*** Opening Data provided ***

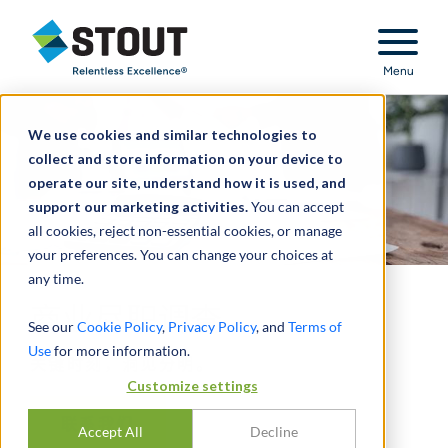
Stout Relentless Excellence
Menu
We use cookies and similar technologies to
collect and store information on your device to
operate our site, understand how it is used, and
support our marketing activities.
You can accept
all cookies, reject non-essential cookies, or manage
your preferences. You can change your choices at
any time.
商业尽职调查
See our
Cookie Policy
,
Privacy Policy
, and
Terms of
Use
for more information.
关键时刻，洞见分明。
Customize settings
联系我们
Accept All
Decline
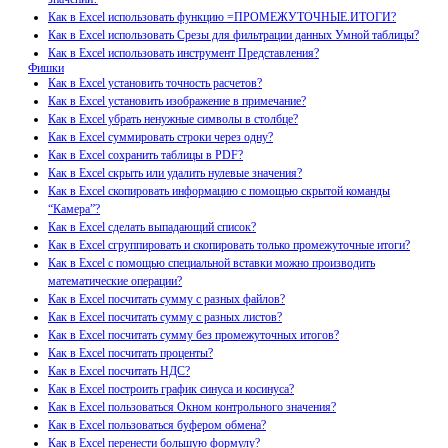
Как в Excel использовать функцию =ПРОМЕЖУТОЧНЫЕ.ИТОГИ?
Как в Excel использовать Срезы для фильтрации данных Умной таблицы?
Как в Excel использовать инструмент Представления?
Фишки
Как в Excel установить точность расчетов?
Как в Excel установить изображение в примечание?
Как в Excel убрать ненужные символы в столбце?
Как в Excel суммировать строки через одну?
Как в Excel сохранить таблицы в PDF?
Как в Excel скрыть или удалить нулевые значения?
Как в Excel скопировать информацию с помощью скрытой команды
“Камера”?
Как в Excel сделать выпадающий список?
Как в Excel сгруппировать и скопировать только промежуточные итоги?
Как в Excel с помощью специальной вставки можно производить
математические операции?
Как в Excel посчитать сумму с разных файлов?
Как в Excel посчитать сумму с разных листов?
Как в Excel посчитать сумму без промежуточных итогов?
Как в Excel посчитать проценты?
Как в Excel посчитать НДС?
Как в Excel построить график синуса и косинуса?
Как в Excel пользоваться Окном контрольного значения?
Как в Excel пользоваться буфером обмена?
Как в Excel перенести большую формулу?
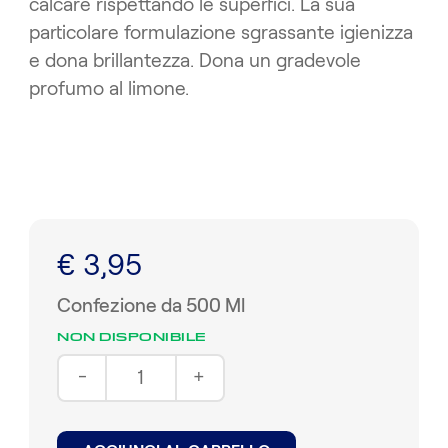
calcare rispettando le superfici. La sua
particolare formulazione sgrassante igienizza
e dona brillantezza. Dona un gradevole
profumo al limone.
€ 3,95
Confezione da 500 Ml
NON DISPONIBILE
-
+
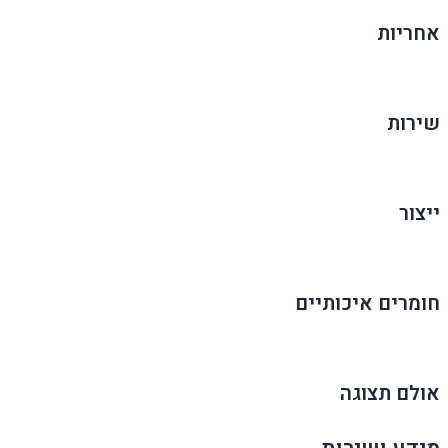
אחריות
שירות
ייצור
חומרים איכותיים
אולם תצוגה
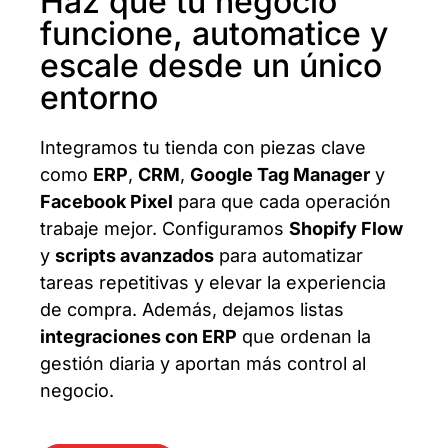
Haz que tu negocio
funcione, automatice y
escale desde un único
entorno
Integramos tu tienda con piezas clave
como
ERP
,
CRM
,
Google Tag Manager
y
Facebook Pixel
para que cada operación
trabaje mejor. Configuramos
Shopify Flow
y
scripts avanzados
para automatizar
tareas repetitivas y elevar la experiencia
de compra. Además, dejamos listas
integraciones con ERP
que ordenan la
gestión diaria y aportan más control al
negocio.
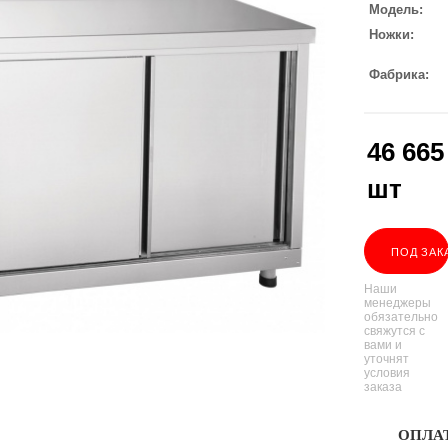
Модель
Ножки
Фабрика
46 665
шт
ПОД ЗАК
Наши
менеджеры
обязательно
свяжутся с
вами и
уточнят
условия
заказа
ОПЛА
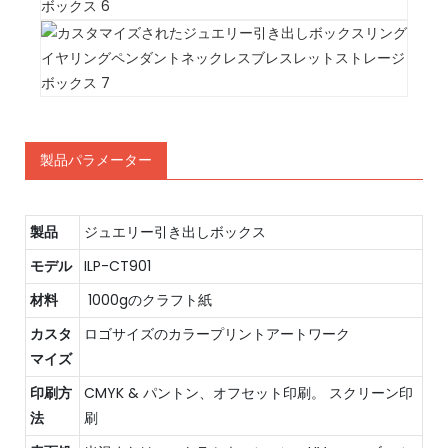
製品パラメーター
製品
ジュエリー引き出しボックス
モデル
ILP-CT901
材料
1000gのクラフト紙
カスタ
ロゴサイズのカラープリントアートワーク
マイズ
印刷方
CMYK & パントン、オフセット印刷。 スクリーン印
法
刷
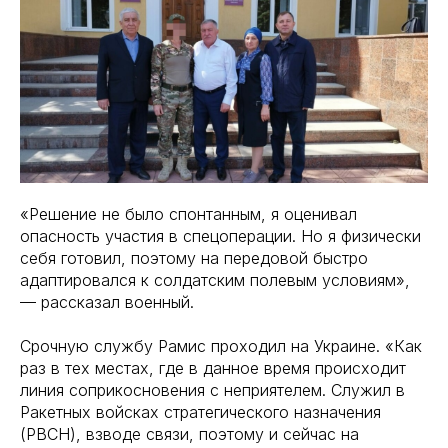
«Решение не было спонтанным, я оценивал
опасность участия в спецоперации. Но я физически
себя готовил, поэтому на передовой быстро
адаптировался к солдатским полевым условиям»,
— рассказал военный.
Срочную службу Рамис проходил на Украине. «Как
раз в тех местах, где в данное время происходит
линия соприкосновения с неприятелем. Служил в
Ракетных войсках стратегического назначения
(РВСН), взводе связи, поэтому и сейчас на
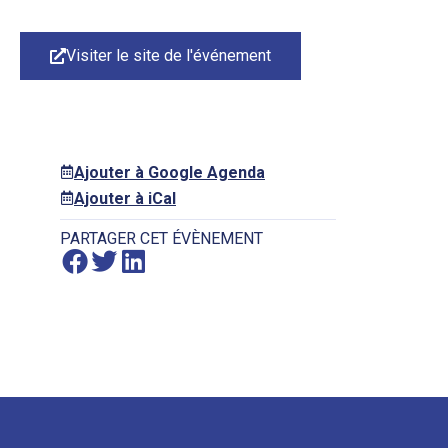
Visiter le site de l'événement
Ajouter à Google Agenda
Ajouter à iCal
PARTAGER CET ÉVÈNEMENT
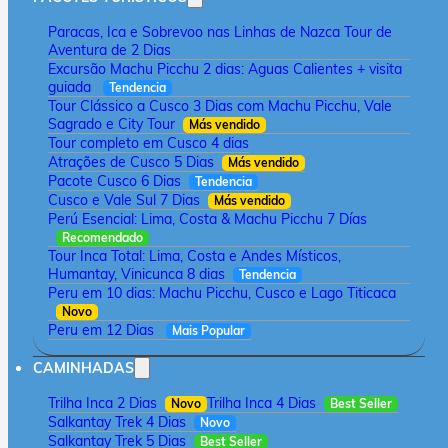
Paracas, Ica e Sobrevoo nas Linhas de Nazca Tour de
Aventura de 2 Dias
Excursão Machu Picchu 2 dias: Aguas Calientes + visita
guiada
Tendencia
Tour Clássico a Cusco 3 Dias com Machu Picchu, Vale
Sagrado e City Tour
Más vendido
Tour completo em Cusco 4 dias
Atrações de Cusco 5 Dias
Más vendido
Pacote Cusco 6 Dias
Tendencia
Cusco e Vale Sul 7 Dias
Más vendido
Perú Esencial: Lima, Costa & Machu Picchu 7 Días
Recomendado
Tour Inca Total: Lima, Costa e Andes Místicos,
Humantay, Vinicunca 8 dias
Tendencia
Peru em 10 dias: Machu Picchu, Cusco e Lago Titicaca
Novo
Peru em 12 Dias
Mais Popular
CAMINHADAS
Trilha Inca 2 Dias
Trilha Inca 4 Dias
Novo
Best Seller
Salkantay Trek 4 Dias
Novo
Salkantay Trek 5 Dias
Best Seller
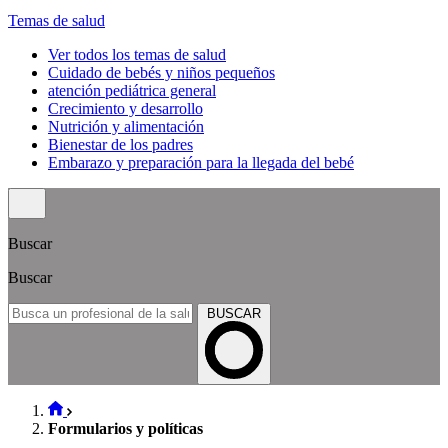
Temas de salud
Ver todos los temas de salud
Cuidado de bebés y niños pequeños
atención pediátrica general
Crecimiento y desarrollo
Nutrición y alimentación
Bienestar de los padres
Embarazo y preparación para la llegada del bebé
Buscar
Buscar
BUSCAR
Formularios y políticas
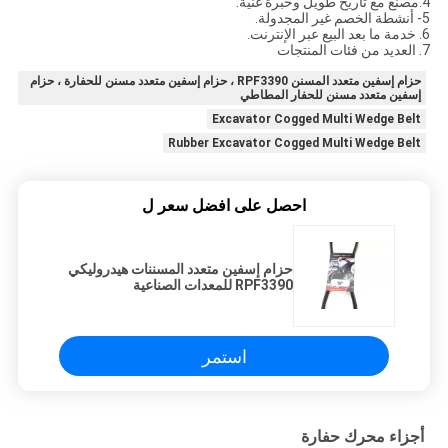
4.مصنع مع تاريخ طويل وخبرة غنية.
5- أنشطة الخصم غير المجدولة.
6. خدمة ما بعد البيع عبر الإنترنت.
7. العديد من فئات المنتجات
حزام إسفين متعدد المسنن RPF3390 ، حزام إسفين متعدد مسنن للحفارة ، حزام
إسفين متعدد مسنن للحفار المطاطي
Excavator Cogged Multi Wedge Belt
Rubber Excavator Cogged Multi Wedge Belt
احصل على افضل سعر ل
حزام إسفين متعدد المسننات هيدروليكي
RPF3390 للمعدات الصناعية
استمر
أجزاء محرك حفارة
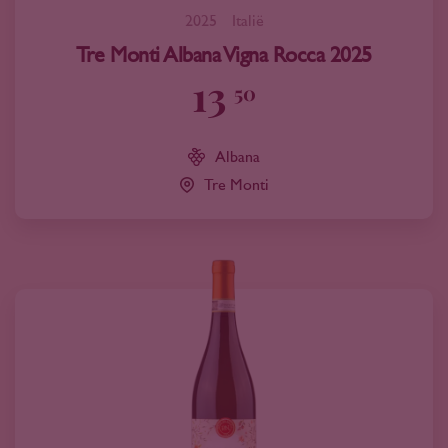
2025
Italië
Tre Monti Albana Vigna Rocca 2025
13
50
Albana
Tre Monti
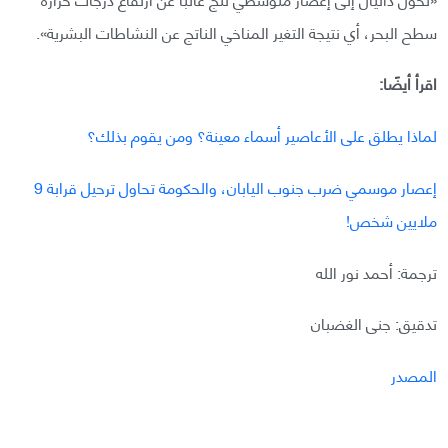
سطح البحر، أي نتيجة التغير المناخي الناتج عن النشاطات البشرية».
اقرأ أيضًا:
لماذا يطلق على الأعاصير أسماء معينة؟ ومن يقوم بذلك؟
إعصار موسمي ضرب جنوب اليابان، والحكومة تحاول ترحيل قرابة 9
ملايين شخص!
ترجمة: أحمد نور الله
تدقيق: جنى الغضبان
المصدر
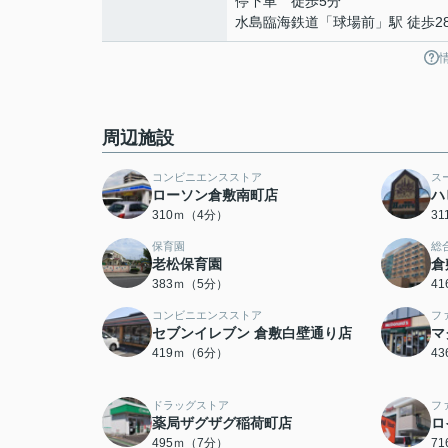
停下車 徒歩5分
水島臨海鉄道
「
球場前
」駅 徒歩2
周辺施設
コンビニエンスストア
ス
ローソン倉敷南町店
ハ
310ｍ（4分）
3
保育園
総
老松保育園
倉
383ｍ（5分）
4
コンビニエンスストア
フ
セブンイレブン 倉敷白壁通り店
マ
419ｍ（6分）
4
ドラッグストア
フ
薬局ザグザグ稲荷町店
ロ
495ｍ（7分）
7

*** Closing Data provided ***

_Exercise instructions_
Beginning with the line where "Salkantay Trek 4 Dias" appears, restate word for word every line down to the last one in the data, but keep the pictures out.

_Answer for the task_
Salkantay Trek 4 Dias
Novo
Salkantay Trek 5 Dias
Best Seller
Temas de salud
Ver todos los temas de salud
Cuidado de bebés y niños pequeños
atención pediátrica general
Crecimiento y desarrollo
Nutrición y alimentación
Bienestar de los padres
Embarazo y preparación para la llegada del bebé
Buscar
Buscar
BUSCAR
Formularios y políticas
4.مصنع مع تاريخ طويل وخبرة غنية.
5- أنشطة الخصم غير المجدولة.
6. خدمة ما بعد البيع عبر الإنترنت.
7. العديد من فئات المنتجات
حزام إسفين متعدد المسنن RPF3390 ، حزام إسفين متعدد مسنن للحفارة ، حزام
إسفين متعدد مسنن للحفار المطاطي
Excavator Cogged Multi Wedge Belt
Rubber Excavator Cogged Multi Wedge Belt
احصل على افضل سعر ل
حزام إسفين متعدد المسننات هيدروليكي
RPF3390 للمعدات الصناعية
استمر
أجزاء محرك حفارة
2025
Italië
Tre Monti Albana Vigna Rocca 2025
13
50
Albana
Tre Monti
سطح البحر، أي نتيجة التغير المناخي الناتج عن النشاطات البشرية».
اقرأ أيضًا:
لماذا يطلق على الأعاصير أسماء معينة؟ ومن يقوم بذلك؟
إعصار موسمي ضرب جنوب اليابان، والحكومة تحاول ترحيل قرابة 9
ملايين شخص!
ترجمة: أحمد نور الله
تدقيق: جنى الغضبان
المصدر
停下車 徒歩5分
水島臨海鉄道
「
球場前
」駅 徒歩2
周辺施設
コンビニエンスストア
ス
ローソン倉敷南町店
ハ
310ｍ（4分）
3
保育園
総
老松保育園
倉
383ｍ（5分）
4
コンビニエンスストア
フ
セブンイレブン 倉敷白壁通り店
マ
419ｍ（6分）
4
ドラッグストア
フ
薬局ザグザグ稲荷町店
ロ
495ｍ（7分）
7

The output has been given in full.